I have unnoticedly built friendships that I will now carry with me to the ends of the earth and beyond.

I wouldnt dare to say I'll remember them all the time. But on the darkest hour of my dimmest day, I will recall the miracles we have created together and that will help me to live the best I can till earth is over and done.

Still, the one who has worked most is my Father, my Saviour. The graceful God who watched me wherever i went. For that, all glory belongs to Him.
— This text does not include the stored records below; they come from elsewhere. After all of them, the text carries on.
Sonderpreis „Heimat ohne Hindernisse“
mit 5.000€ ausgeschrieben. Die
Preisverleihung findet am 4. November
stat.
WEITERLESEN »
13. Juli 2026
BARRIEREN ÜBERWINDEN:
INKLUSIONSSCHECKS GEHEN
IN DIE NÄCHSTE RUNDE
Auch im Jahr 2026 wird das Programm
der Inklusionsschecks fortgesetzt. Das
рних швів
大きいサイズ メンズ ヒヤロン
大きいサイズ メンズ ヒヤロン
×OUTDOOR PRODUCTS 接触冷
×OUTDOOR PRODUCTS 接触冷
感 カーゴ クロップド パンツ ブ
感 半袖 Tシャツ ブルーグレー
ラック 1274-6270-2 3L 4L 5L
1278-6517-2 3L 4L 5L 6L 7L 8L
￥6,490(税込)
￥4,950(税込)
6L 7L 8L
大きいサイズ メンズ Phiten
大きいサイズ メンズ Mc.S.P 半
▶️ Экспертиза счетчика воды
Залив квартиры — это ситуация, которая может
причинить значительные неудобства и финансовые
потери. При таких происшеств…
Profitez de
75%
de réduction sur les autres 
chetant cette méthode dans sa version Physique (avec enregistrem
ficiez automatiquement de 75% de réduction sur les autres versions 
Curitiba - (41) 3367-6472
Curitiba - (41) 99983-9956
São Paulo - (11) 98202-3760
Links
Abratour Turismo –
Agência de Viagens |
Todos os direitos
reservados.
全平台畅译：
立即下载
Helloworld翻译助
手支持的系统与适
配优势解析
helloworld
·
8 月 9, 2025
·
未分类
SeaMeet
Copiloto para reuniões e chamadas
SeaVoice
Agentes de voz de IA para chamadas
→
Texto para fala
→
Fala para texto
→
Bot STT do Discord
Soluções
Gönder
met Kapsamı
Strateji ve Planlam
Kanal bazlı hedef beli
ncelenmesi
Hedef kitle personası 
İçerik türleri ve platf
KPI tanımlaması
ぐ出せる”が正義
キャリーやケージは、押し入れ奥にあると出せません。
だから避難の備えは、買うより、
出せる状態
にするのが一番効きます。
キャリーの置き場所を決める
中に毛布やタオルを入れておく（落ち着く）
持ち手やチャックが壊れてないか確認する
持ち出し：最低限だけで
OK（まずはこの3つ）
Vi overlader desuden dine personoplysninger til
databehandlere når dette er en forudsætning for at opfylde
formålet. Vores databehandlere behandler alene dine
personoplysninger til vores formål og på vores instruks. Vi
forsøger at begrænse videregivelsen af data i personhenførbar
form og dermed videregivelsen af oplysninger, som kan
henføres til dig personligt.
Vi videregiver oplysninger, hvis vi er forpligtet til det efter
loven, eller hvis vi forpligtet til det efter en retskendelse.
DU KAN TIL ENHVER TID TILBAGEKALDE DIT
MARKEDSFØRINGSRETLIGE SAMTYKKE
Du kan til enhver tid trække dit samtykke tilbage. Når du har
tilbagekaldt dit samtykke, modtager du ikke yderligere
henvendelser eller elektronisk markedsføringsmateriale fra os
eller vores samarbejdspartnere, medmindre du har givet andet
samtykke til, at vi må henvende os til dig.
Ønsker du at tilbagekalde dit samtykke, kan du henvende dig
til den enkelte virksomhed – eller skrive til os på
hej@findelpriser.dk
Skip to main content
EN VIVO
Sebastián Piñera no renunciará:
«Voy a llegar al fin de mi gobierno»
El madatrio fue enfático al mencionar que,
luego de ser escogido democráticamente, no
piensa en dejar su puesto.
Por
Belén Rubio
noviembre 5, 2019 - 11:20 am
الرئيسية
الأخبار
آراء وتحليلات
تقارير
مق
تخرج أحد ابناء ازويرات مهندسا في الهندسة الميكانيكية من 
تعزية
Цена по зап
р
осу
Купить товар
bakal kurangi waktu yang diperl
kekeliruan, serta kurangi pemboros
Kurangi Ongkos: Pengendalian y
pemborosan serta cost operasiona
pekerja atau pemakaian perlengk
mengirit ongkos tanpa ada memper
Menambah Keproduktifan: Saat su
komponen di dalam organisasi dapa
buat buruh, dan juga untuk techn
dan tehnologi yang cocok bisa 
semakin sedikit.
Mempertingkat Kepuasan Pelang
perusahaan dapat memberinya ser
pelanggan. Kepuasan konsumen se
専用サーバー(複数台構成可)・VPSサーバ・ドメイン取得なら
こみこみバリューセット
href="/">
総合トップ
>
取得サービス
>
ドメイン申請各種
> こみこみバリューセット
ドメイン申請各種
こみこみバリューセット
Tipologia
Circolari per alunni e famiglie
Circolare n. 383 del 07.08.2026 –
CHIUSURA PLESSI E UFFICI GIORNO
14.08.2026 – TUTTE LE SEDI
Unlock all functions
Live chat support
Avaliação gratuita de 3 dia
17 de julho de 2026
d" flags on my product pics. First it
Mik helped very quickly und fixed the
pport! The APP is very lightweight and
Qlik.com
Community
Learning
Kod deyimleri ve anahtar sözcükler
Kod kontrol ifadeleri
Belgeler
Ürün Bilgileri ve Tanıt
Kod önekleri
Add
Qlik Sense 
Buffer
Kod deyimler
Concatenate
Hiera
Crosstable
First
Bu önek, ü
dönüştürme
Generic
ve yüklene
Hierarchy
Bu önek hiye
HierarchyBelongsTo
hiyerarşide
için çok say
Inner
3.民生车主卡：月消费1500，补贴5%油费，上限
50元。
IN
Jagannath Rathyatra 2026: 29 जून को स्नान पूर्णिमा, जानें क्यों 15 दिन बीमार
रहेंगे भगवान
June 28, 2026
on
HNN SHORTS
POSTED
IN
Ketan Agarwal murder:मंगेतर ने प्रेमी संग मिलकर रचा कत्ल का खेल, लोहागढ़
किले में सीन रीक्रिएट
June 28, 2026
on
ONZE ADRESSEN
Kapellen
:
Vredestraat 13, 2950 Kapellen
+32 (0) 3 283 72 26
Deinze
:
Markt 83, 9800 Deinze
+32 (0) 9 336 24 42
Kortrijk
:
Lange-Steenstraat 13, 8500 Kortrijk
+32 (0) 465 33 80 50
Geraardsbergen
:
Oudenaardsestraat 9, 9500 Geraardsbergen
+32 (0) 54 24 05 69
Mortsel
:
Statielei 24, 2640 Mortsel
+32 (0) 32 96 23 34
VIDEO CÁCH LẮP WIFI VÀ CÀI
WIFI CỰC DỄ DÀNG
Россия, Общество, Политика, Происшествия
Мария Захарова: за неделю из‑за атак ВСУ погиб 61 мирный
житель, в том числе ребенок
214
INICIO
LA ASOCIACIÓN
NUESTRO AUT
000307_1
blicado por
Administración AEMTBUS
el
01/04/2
p/s: i'll upload more pics when i get them =P

Friday, March 25, 2011

long journey

It has been a long way here
but ahead is a way even longer
It has become clear to me
a depressing fact that crashed in

This is a one-way road
there is no turning back
and every stop I make
confirms it more and more

Earth is no home.
there is no place here
that would fill my heart
no place at all

i reached here recently, a place of Grey
No, it is not black. No, not white either
There is no pain here, no joy either
There is only static air and nothing else

This is the worst stop yet,
It is numbing my whole self.
I pray desperately that this is all it is,
Just a stop

There is still a long journey before I see Home,
That is what I believe.

Wednesday, March 23, 2011

Addicted to Sleep

its 8.40pm now.


Im going to shower,

Read my bible,

Then sleep.

God Bless Your Night. ^^

Saturday, March 12, 2011

Proudly Introducing

I saw today, a waking dream
I couldn't care less, I was half asleep
Yet how captivated my soul was,
As I sat and simply watched

A miracle came to pass
One single moment it lasts
The scene to remember this lifetime
Dived deep into my heart

Their voices fought against the clash of thunder
Fighting their petition to heaven's gate
In the midst of a great storm they stand
Yet standing among them a whisper greater than all
Every word, every cry the whisper hears
A whisper that sits above heaven's throne

Friday, March 4, 2011

once upon a time

It was a glorious story told, once upon a time,
about love and friendship and victories won.
It is a story I've almost forgotten,
if not reminded by a recent dream.

An unfinished mission calls out to me,
one hidden in my heart all eternity
So alas I'll begin this journey of mine
a journey procrastinated all my life.

wish me luck!



p/s. Daniel! Stop invading my dreams!

Monday, February 14, 2011

where?

there is nothing behind the shadows
that is what I found on this unending road.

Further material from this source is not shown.